Both programs are well-formed. The C++14 standard requires that s.f() be a constant expression because it is being used to initialize a constexpr variable, and in fact it is a core constant expression because there's no reason for it not to be. The reasons that an expression might not be a core constant expression are listed in section 5.19 p2. In particular, it states that the evaluation of the expression would have to do one of several things, none of which are done in your examples.
This may be surprising since, in some contexts, passing a non-constant expression to a constexpr function can cause the result to be a non-constant expression even if the argument isn't used. For example:
constexpr int f(int) { return 42; }
int main()
{
int x = 5;
constexpr auto y = f(x); // ill-formed
}
However, the reason this is ill-formed is because of the lvalue-to-rvalue conversion of a non-constant expression, which is one of the things that the evaluation of the expression is not allowed to do. An lvalue-to-rvalue conversion doesn't occur in the case of calling s.f().
I can't seem to find a compelling passage or example in the standard that directly addresses the issue of calling a constexpr member function on a non-constexpr instance, but here are some that may be of help (from draft N4140):
[C++14: 7.1.5/5]:
For a non-template, non-defaulted constexpr function or a non-template, non-defaulted, non-inheriting
constexpr constructor, if no argument values exist such that an invocation of the function or constructor
could be an evaluated subexpression of a core constant expression (5.19), the program is ill-formed; no
diagnostic required.
constexpr int f(bool b)
{ return b ? throw 0 : 0; } // OK
constexpr int f() { return f(true); } // ill-formed, no diagnostic required
From this I take that the program is not outright ill-formed just because a constexpr function has a possible non-constexpr path.
[C++14: 5.19]:
int x; // not constant
struct A {
constexpr A(bool b) : m(b?42:x) { }
int m;
};
constexpr int v = A(true).m; // OK: constructor call initializes
// m with the value 42
constexpr int w = A(false).m; // error: initializer for m is
// x, which is non-constant
This is somewhat closer to your example programs, here a constexpr constructor may reference a non-constexpr variable depending on the value of the argument, but there is no error if this path is not actually taken.
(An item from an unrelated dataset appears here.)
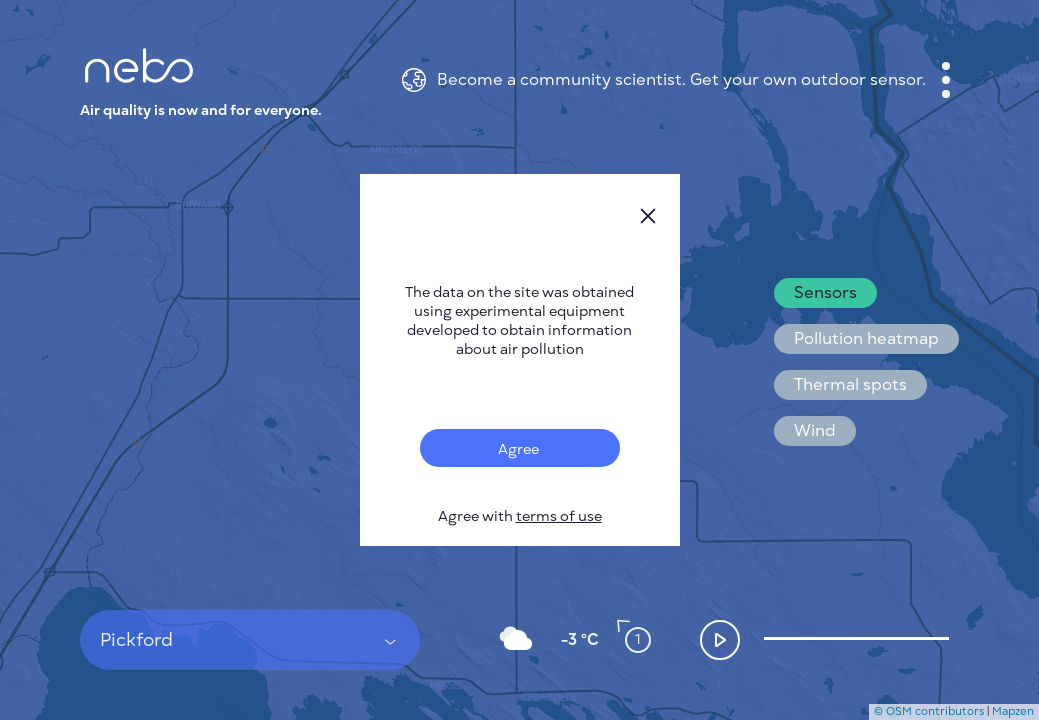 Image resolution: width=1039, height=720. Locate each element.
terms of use (559, 516)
So I don't think either program you presented should be ill-formed, but I cannot offer convincing proof :)
This sounds like a quiz question, and not presented by a student, but the professor testing the public on stackoverflow, but let's see...
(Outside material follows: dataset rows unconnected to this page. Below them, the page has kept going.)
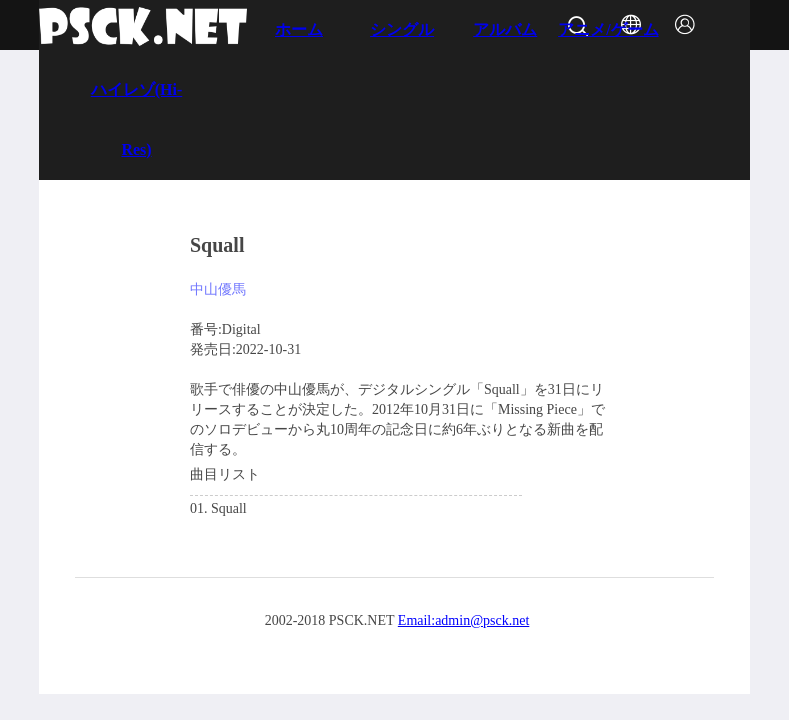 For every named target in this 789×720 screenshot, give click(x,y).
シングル (402, 29)
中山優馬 (218, 289)
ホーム (299, 29)
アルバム (505, 29)
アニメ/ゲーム (608, 29)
Let's start with the One Definition Rule. It's clear neither version violates that, so they both pass that part.
Then, to syntax. Neither have syntax failures, they'll both compile without issue if you don't mind the potential blend of a syntax and semantic issue.
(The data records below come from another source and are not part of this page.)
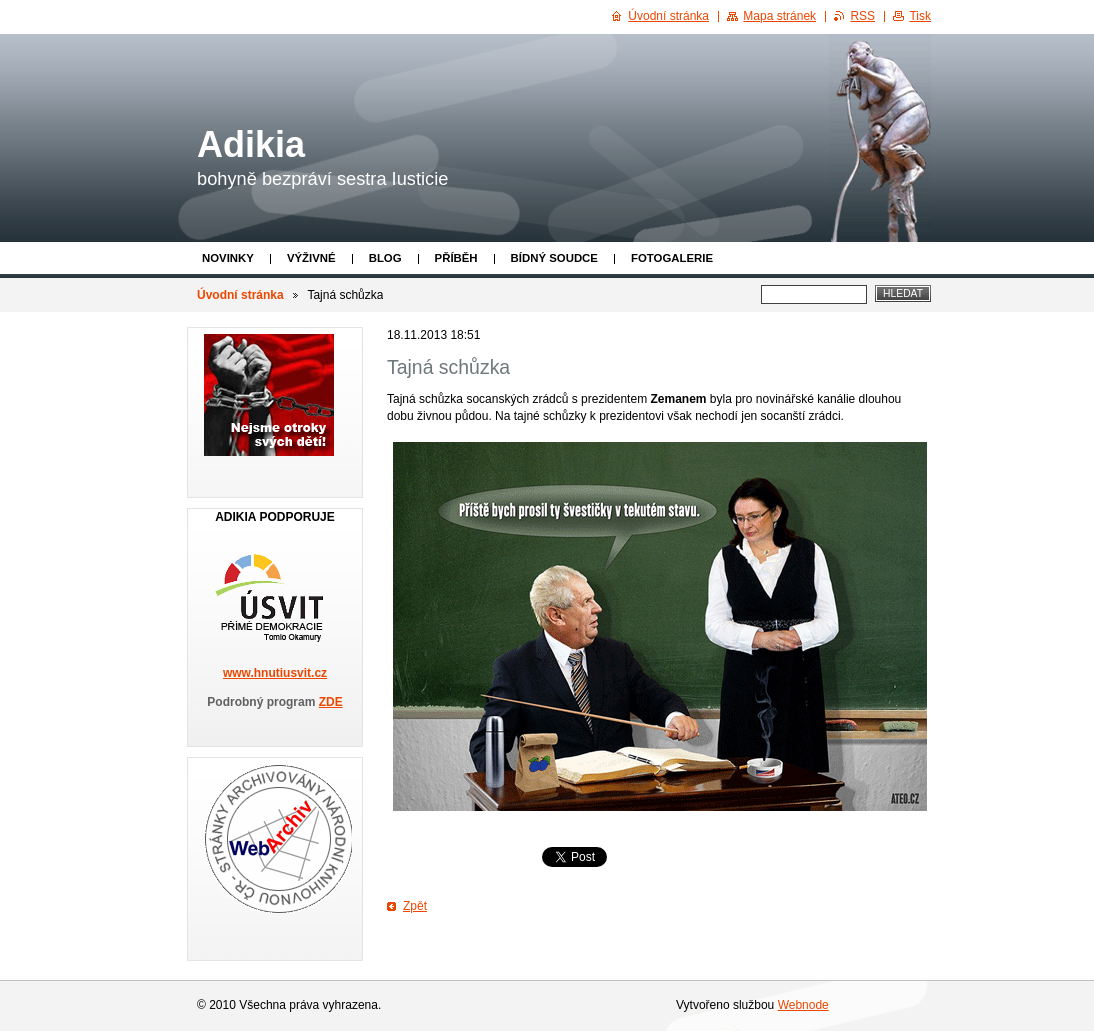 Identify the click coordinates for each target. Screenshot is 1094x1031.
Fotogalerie (672, 258)
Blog (385, 258)
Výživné (311, 258)
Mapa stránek (779, 16)
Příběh (456, 258)
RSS (862, 16)
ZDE (331, 702)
First, the simpler semantic issue. This isn't a syntax problem, but f(), in both versions, is the member of a struct, and the function clearly makes no change to the owning struct, it's returning a constant. Although the function is declared constexpr, it is not declared as const, which means if there were some reason to call this as a runtime function, it would generate an error if that attempt were made on a const S. That affects both versions.
Now, the potentially ambiguous return g(S()); Clearly the outer g is a function call, but S may not be so clear as it would be if written return g(S{}); With {} initializing S, there would be no ambiguity in the future should struct S be expanded with an operator() (the struct nearly resembles a functor already). The constructor invoked is automatically generated now, and there is no operator() to create confusion for the compiler at this version, but modern C++14 is supposed to offer clearer alternatives to avoid the "Most Vexing Parse", which g(S()) resembles.
So, I'd have to say that based on semantic rules, they both fail (not so badly though).